Secara historis, konsep halal bi halal memang muncul dengan latar belakang persoalan politik. Tradisi halal bi halal pertama kali dipopulerkan pada tahun 1948. Konteksnya kala itu bangsa Indonesia tengah menghadapi perpecahan bahkan disintegrasi, karena perpecahan di kalangan elite politiknya. Antara lain dengan munculnya berbagai pemberontakan, seperti Darul Islam atau Tentara Islam Indonesia dan pemberontakan PKI di Madiun.

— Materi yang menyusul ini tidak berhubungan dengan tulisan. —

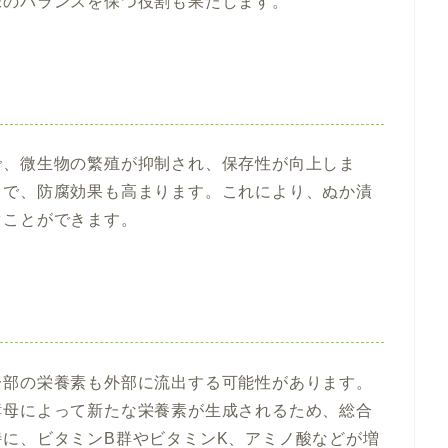
味のバランスを保つ役割も果たします。
で、微生物の繁殖が抑制され、保存性が向上しま
とで、防腐効果も高まります。これにより、ぬか漬
ぐことができます。
一部の栄養素も外部に流出する可能性があります。
酵母によって新たな栄養素が生成されるため、総合
に、ビタミンB群やビタミンK、アミノ酸などが増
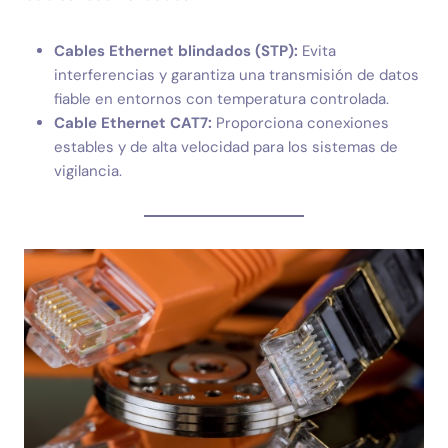
Cables Ethernet blindados (STP):
Evita
interferencias y garantiza una transmisión de datos
fiable en entornos con temperatura controlada.
Cable Ethernet CAT7:
Proporciona conexiones
estables y de alta velocidad para los sistemas de
vigilancia.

Adalah K. H. Wahab Hasbullah yang menjadi pencetus konsep halal bi halal untuk pertama kalinya (Masudi: 2020). Mbah Wahab mengusulkan pada Presiden Sukarno agar menggelar silaturahmi antar pemimpin faksi-faksi politik yang anti pemerintahan Sukarno saat itu. Namun ide silaturahmi itu ditolak Sukarno dengan alasan bahwa istilahnya terlalu umum.

Maka, Mbah Wahab mengusulkan istilah baru, yakni halal bi halal. Istilah ini didasari oleh argumen bahwa selama ini pertengkaran di antara elite politik itu hukumnya haram dalam Islam. Maka, agar bisa halal kembali, mereka para elite politik itu harus bertemu dan bermaafan satu sama lain. Dengan begitu, hubungan mereka akan kembali halal. Inilah asal usul kemunculan istilah halal bi halal.

Ide Kiai Wahab itu pun terealisasi. Sejumlah elite politik yang saling berseberangan diundang ke istana, saling bermaafan, dan bersepakat untuk mempersatukan kekuatan demi bangsa dan negara.

Halal bi Halal Modal Perjalanan Bangsa ke Depan

Pakar Alquran, Quraisy Shihab membaca istilah halal bi halal ini dari tiga sudut pandang; fiqih, kebahasaan, dan qurani. Dari sudut pandang fiqih, jelas bahwa halal adalah lawan kata haram. Halal bi halal, artinya kesalahan yang kita lakukan ke orang lain dulunya haram dan dosa kini menjadi halal dan tidak berdosa. Tentu dengan syarat keduanya saling rela memaafkan dengan kesadaran tanpa paksaan.

Dari sisi kebangsaan, halal bisa dimaknai sebagai upaya menyelesaikan persoalan, kesulitan, atau keruwetan yang berkaitan dengan relasi antarmanusia. Sedangkan sisi Qurani, halal adalah sesuatu yang Thayib alias baik dan menyenangkan. Artinya, halal bi halal akan membawa kebaikan dan kebahagiaan bagi pelakunya. Dalam tinjauan psikologis, memaafkan itu sebenarnya adalah terapi agar kita terbebas dari kebencian yang merusak jiwa dari dalam.

Arkian, Idulfitri tahun ini yang bertebaran dengan momen pasca Pilpres 2024 idealnya bisa menjadi sarana halal bi halal kebangsaan. Yakni komitmen setiap kelompok masyarakat untuk saling memaafkan atas segala komentar, pendapat, opini atau sikap yang menyakiti perasaan orang lain. Kesadaran untuk saling memaafkan itu akan menjadi stimulus penting bagi perjalanan bangsa ke depan.

Polarisasi yang disisakan oleh kontestasi politik praktis tidak pelak telah membebani perjalanan bangsa membangun peradaban. Polarisasi ibarat kanker yang menggerogoti ketahahan bangsa dari dalam. Akibatnya, energi bangsa ini habis untuk debat kusir nirfaedah.

Halal bihalal halal kebangsaan akan mereduksi polarisasi yang ada di tengah masyarakat. Dengan begitu, kita akan lebih optimistik dalam menatap masa depan. Semoga.